Did she knit them with straight pins?


----------



## SusieQue (Jan 26, 2012)

Thanks for sharing! Would not have believed it if I had not seen it :wink:


----------



## Joycie48 (May 17, 2011)

Truly amazing.


----------



## GC_Bonnie (Jul 10, 2013)

Oh Wow! what talent and patience. Thank you for sharing.


----------



## Casey47 (Feb 5, 2014)

I took a bead knitting class to learn how to make knitted amulet bags. We used 4/0 dp steel knitting needles and pearl cotton (#8) for that. I made a lot of these that my daughter sold at art shows. To work with these fine needles most of us in class wrapped the ends of the fingers we used with adhesive tape because it's quite easy to stab yourself. I decided I wanted to knit something out of sewing thread and bought some 10/0 - I know - CRAZY. Still haven't tried that.
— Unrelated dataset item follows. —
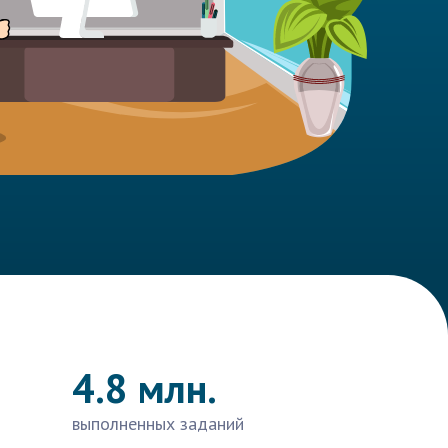
4.8 млн.
выполненных заданий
I also want to make a sweater out of self patterning sock yarn for my granddaughter but have not been able to find a pattern.


----------



## dickletn (Jan 23, 2011)

This is great, want to try.


----------



## Angelsmom1 (Jan 28, 2012)

I ran across a 1" tall sitting teddy bear knited with---Yes toothpicks!!


----------



## UrsMar (Feb 6, 2014)

AMAZZZZZZZZZZZING


----------



## riggy (Apr 9, 2012)

What a talented lady she is just to make things so small and then to pattern them and make gloves ......... amazing


----------



## pinkwitch (Mar 24, 2012)

She is truly amazing!


----------